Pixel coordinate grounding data
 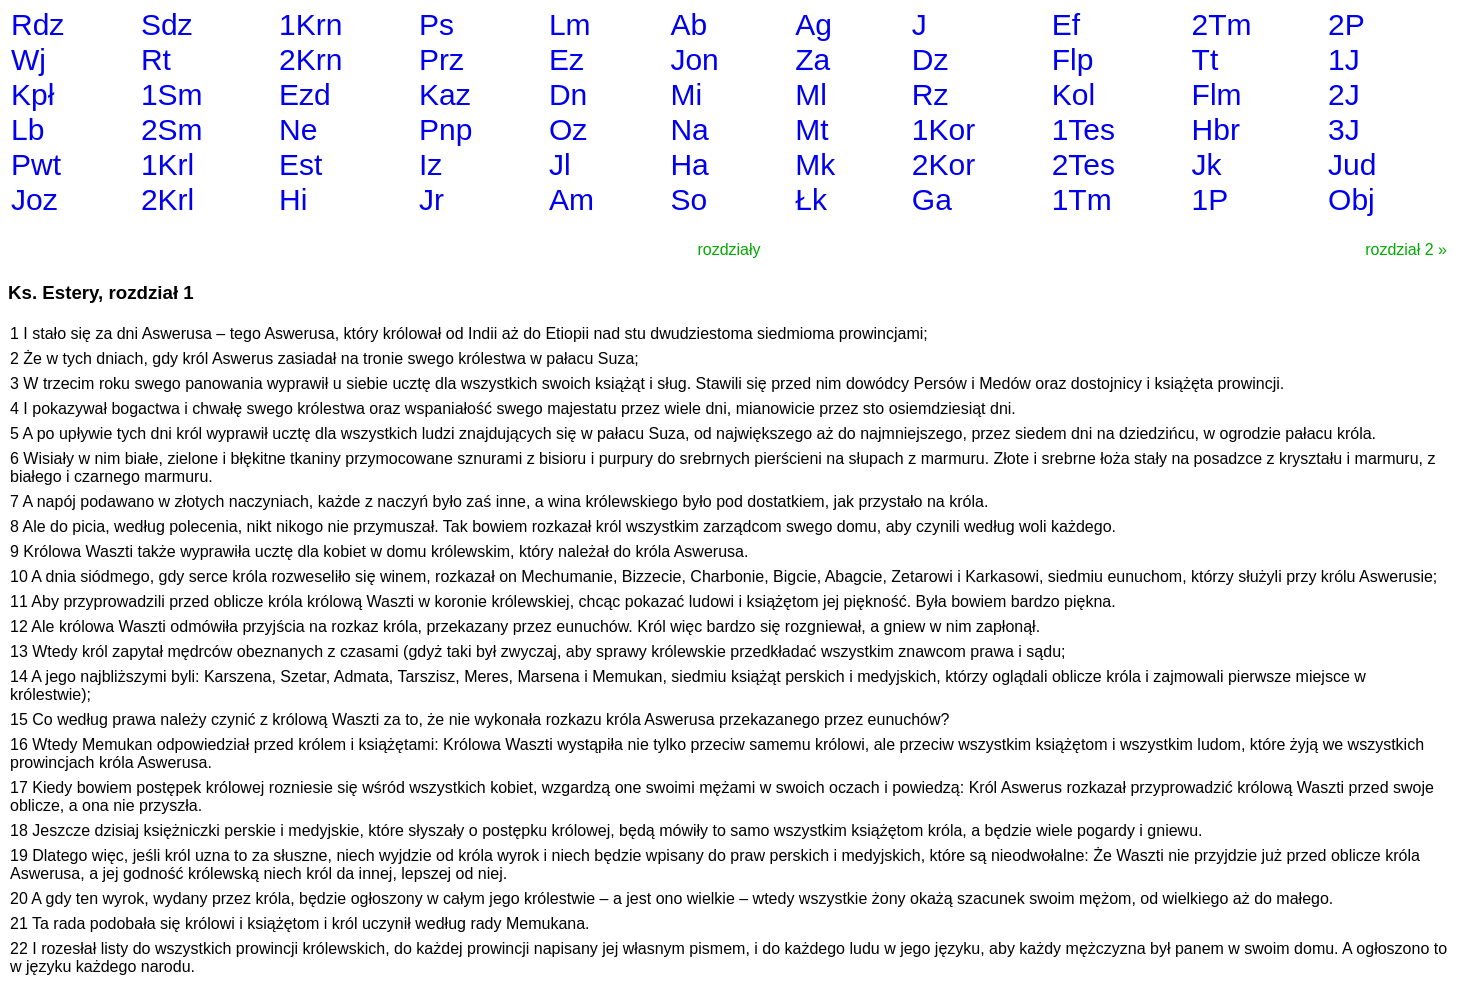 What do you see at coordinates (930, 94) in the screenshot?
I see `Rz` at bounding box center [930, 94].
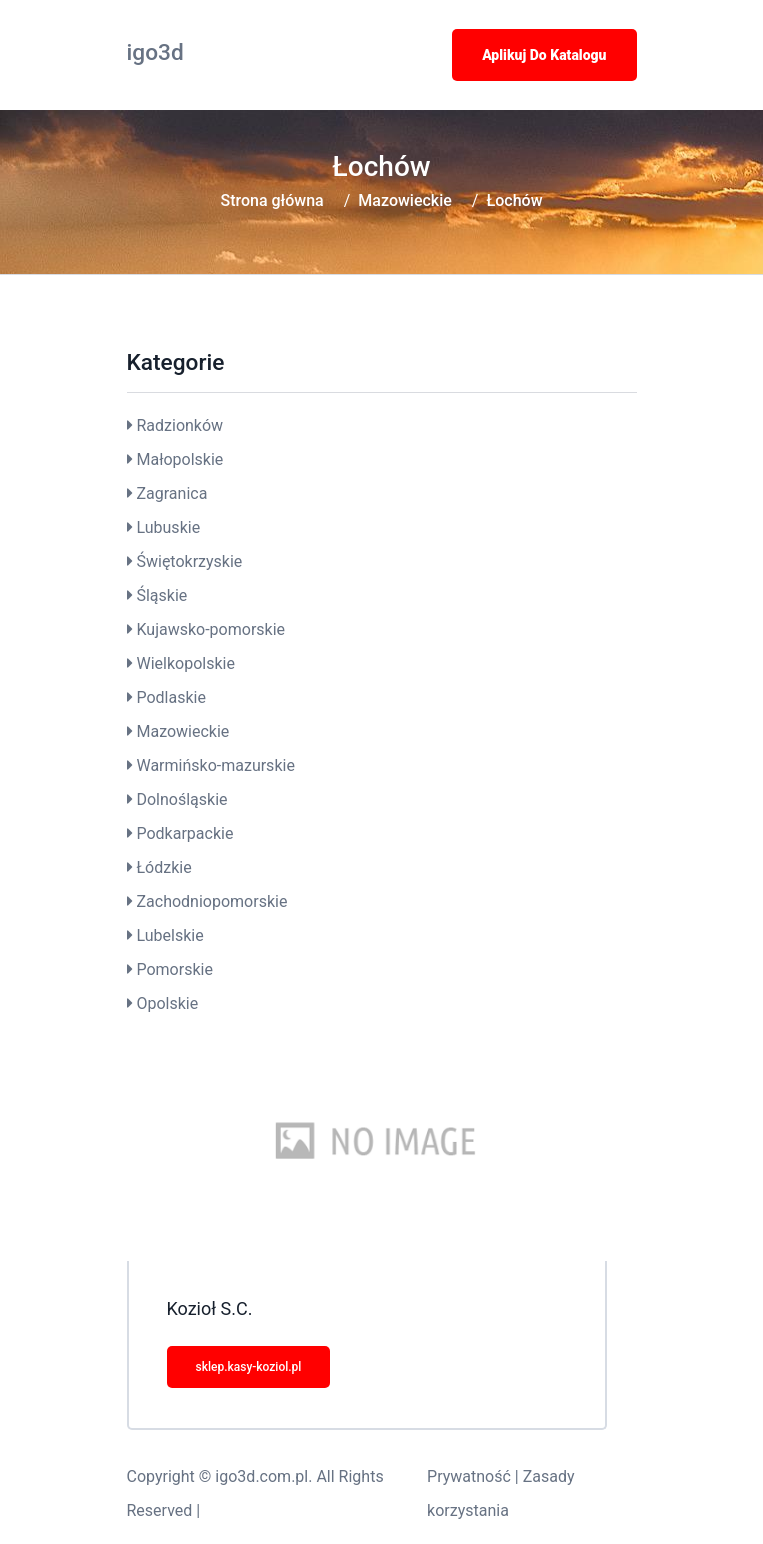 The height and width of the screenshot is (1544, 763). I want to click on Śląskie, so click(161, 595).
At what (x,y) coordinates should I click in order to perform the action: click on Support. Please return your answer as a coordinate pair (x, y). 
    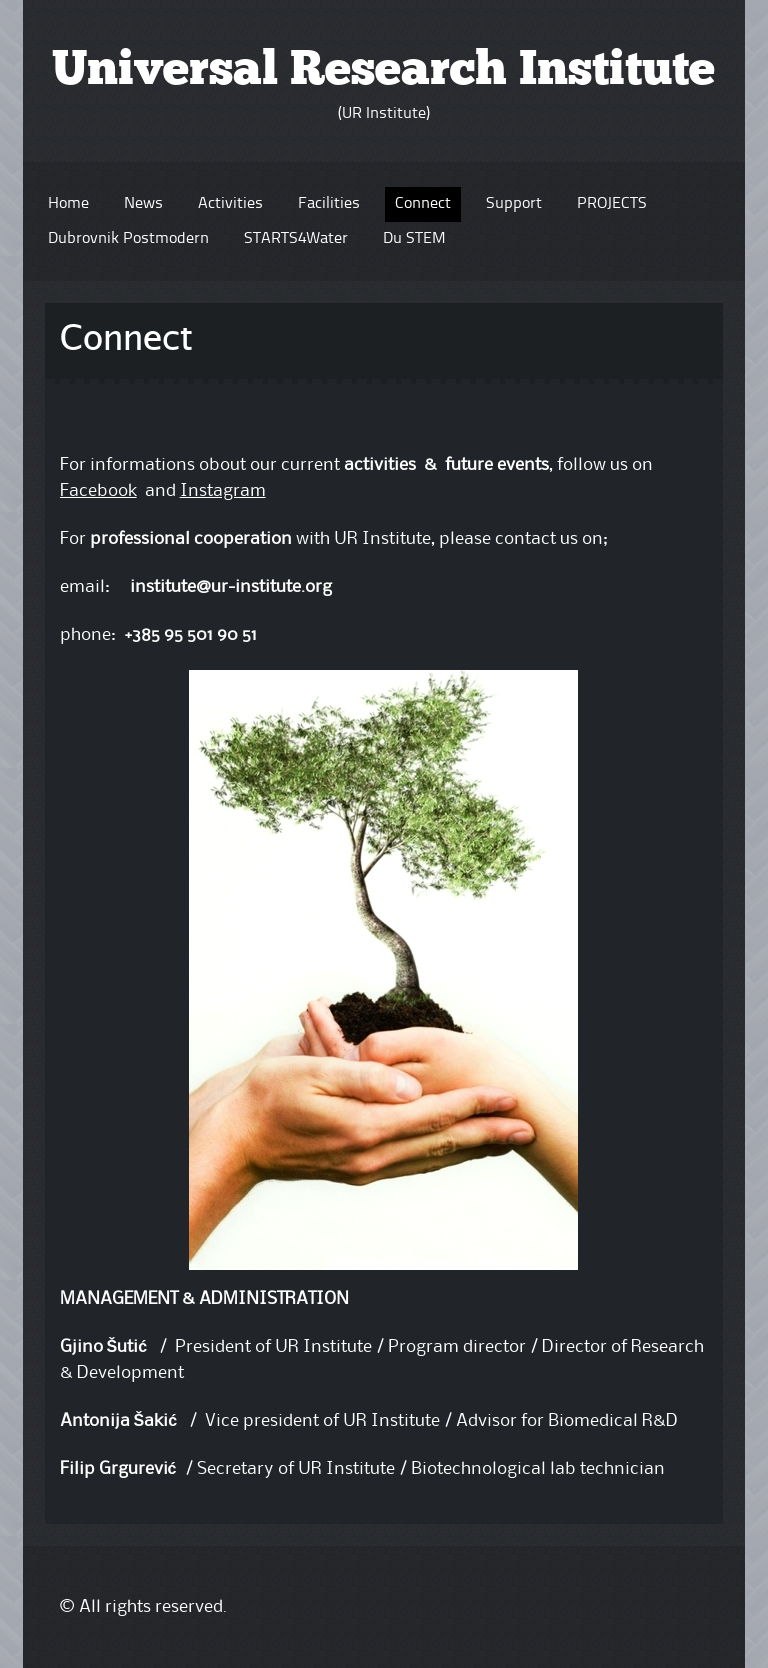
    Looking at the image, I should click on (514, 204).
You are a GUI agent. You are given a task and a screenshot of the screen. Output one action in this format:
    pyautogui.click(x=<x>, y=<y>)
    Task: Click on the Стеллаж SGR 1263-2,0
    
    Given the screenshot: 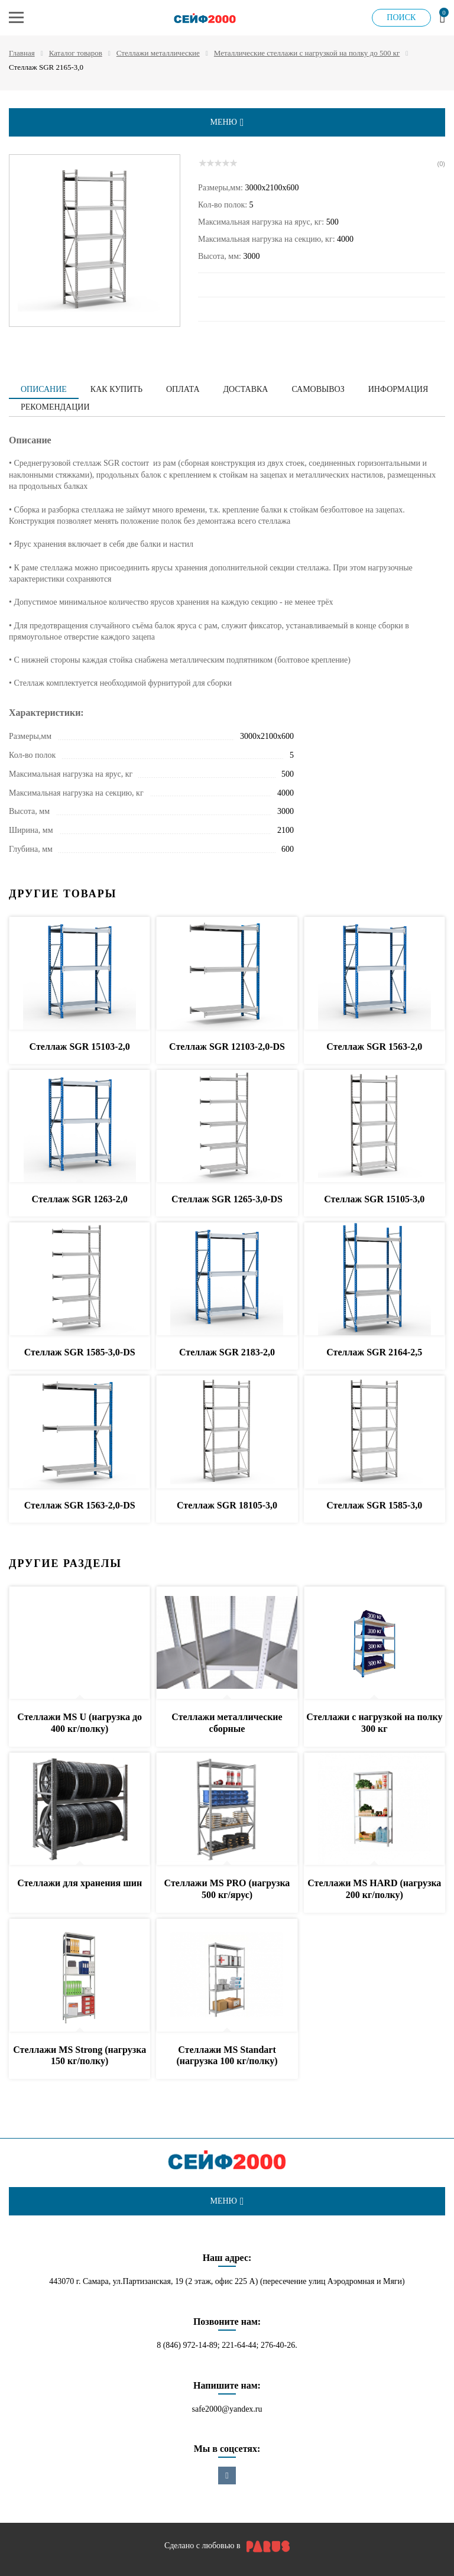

Assignment
Every line from the one with "At what (x,y)" to the end of the records above should be restated word for word, and no picture belongs in the copy.

Exercise result
At what (x,y) coordinates should I click in order to perform the action: click on Support. Please return your answer as a coordinate pair (x, y). 
    Looking at the image, I should click on (514, 204).
You are a GUI agent. You are given a task and a screenshot of the screen. Output one action in this format:
    pyautogui.click(x=<x>, y=<y>)
    Task: Click on the Стеллаж SGR 1263-2,0
    
    Given the screenshot: 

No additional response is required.